■ WORK ORDER
Whenever the word "ciudades" shows up in a line of the data, copy that line.

........

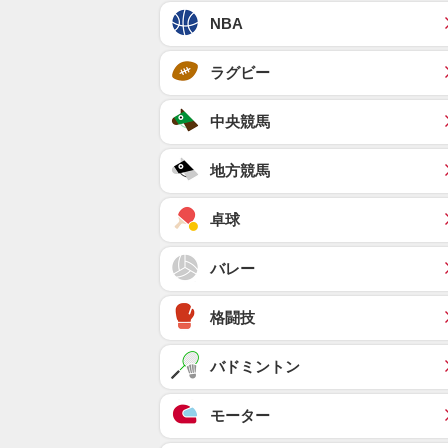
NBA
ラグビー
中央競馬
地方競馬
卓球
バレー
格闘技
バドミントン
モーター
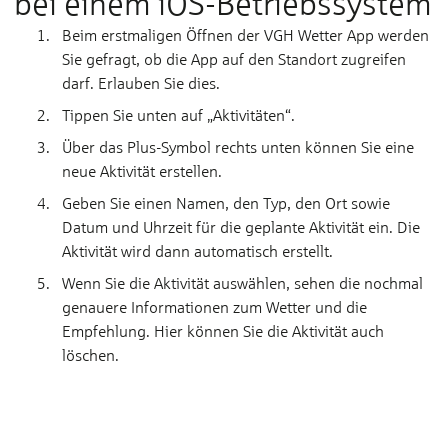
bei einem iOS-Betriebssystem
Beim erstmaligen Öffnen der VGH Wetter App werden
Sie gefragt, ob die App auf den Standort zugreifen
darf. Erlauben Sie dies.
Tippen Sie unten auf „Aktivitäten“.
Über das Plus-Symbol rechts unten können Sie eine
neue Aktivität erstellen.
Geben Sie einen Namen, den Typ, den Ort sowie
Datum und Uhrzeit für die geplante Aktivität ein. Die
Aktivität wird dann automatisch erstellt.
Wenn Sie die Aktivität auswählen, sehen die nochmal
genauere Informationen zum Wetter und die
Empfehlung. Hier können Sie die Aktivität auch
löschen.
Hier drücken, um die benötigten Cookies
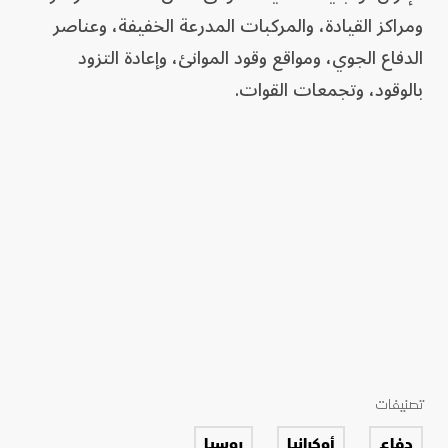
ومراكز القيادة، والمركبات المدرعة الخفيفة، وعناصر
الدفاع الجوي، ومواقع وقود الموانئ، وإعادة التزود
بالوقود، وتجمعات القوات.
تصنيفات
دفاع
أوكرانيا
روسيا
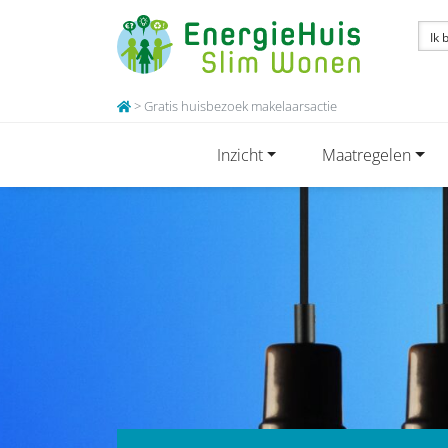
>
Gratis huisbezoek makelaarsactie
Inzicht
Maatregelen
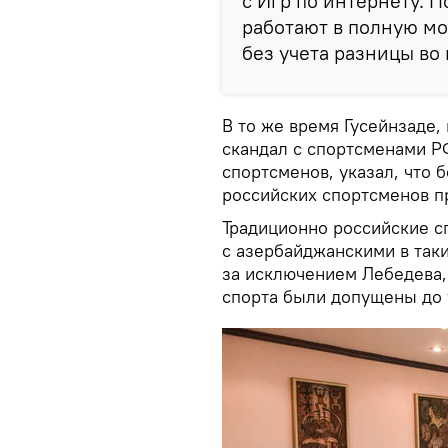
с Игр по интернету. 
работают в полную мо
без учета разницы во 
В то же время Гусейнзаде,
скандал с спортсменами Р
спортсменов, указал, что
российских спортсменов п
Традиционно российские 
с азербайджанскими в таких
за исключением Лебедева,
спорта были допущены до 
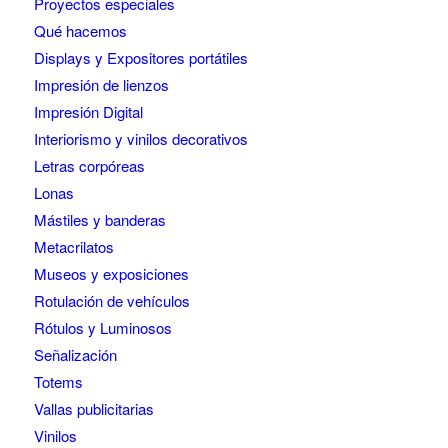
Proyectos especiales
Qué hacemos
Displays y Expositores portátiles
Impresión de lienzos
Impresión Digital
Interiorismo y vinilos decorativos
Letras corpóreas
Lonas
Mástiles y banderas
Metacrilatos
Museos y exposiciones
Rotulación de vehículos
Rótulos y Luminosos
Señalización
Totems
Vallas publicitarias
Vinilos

........

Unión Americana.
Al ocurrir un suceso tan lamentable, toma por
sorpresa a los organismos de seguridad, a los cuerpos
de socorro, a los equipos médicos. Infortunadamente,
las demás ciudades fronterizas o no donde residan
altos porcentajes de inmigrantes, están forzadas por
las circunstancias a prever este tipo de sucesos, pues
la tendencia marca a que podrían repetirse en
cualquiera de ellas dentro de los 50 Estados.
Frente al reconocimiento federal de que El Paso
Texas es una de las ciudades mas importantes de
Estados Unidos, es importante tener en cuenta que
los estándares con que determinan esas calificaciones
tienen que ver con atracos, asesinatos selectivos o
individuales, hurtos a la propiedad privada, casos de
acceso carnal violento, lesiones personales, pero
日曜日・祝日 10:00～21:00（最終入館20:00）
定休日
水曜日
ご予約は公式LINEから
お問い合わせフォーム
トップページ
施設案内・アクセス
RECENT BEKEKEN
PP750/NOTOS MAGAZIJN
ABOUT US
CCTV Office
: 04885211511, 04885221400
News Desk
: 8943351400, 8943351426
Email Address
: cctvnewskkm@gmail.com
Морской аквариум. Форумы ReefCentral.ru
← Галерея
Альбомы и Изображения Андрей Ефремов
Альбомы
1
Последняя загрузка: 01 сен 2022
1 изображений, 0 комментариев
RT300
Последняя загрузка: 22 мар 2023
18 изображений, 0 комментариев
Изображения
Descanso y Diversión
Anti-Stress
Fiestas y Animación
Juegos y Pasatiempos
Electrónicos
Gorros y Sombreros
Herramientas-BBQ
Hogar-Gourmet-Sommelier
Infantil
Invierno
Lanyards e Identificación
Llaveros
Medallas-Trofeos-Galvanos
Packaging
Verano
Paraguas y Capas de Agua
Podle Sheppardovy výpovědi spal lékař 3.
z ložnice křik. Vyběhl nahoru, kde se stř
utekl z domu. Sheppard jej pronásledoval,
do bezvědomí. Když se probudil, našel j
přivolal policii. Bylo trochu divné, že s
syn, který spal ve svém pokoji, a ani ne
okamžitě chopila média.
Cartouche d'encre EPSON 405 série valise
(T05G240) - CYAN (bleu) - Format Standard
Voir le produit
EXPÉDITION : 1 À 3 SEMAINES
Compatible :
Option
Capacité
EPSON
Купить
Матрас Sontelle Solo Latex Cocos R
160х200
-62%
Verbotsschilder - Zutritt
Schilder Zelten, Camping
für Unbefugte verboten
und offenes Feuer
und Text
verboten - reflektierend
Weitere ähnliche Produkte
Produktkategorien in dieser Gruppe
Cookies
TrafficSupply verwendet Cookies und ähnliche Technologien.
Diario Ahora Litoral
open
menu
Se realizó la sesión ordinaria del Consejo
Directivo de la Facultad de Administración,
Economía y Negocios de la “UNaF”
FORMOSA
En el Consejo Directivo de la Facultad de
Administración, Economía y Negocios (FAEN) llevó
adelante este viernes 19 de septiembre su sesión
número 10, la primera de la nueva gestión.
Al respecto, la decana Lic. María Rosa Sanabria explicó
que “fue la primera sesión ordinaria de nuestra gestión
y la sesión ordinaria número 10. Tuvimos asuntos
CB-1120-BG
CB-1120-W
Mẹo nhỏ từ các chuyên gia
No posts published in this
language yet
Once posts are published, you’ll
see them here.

........

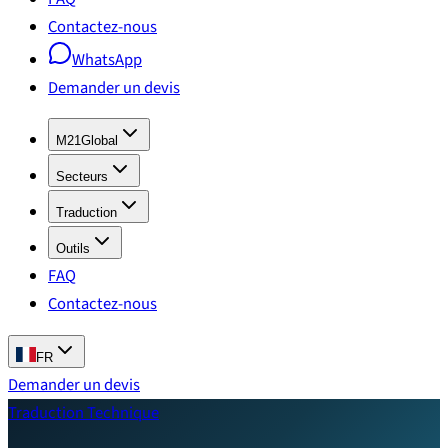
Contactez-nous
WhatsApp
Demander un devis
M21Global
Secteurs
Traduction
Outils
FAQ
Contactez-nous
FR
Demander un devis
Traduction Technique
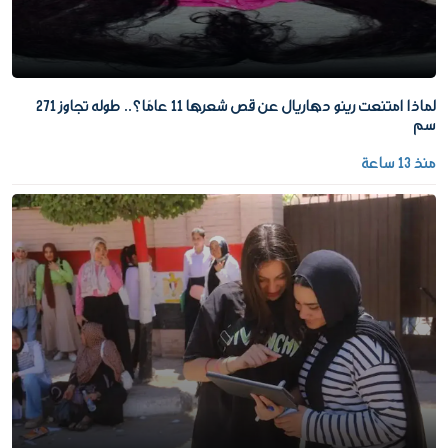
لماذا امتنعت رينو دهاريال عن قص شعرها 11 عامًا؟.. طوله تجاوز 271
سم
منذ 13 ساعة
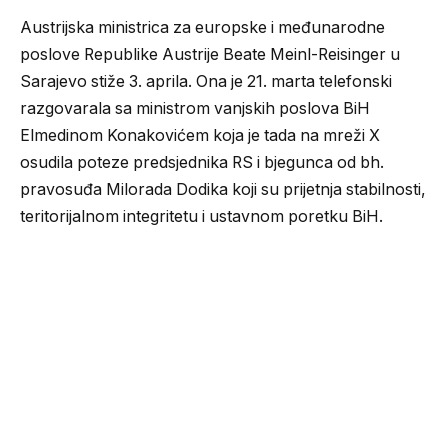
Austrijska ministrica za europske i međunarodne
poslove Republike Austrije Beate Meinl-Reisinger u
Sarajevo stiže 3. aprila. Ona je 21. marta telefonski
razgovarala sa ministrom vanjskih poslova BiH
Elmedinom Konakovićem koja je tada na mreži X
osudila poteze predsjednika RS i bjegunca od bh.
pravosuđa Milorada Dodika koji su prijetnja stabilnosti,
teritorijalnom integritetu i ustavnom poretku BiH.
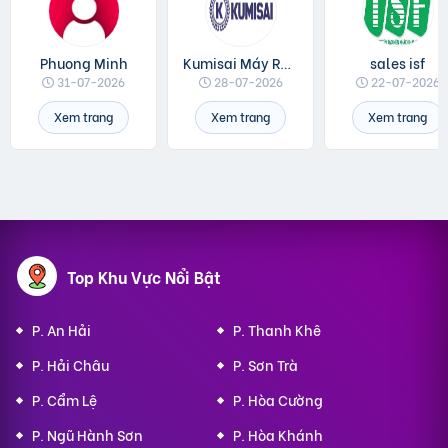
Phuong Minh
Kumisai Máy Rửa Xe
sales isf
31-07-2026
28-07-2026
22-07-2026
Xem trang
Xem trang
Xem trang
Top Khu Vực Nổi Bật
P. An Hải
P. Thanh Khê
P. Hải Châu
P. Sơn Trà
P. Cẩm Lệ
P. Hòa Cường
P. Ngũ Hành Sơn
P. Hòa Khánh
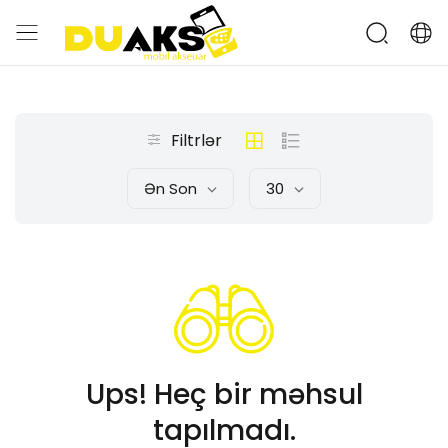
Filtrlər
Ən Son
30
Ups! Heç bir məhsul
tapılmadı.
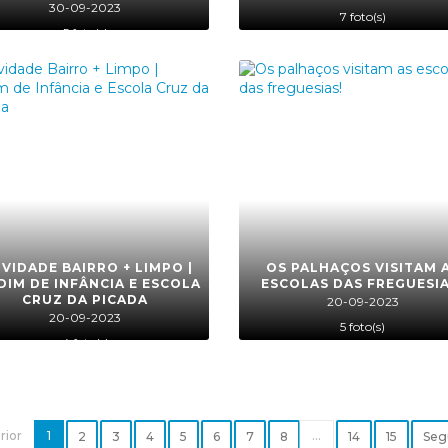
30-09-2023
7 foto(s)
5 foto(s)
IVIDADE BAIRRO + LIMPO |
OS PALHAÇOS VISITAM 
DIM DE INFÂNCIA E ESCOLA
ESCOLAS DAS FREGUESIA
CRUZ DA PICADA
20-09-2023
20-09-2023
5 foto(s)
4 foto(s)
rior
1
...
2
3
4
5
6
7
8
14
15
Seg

........

■ TASK ANSWER
las demás ciudades fronterizas o no donde residan
Texas es una de las ciudades mas importantes de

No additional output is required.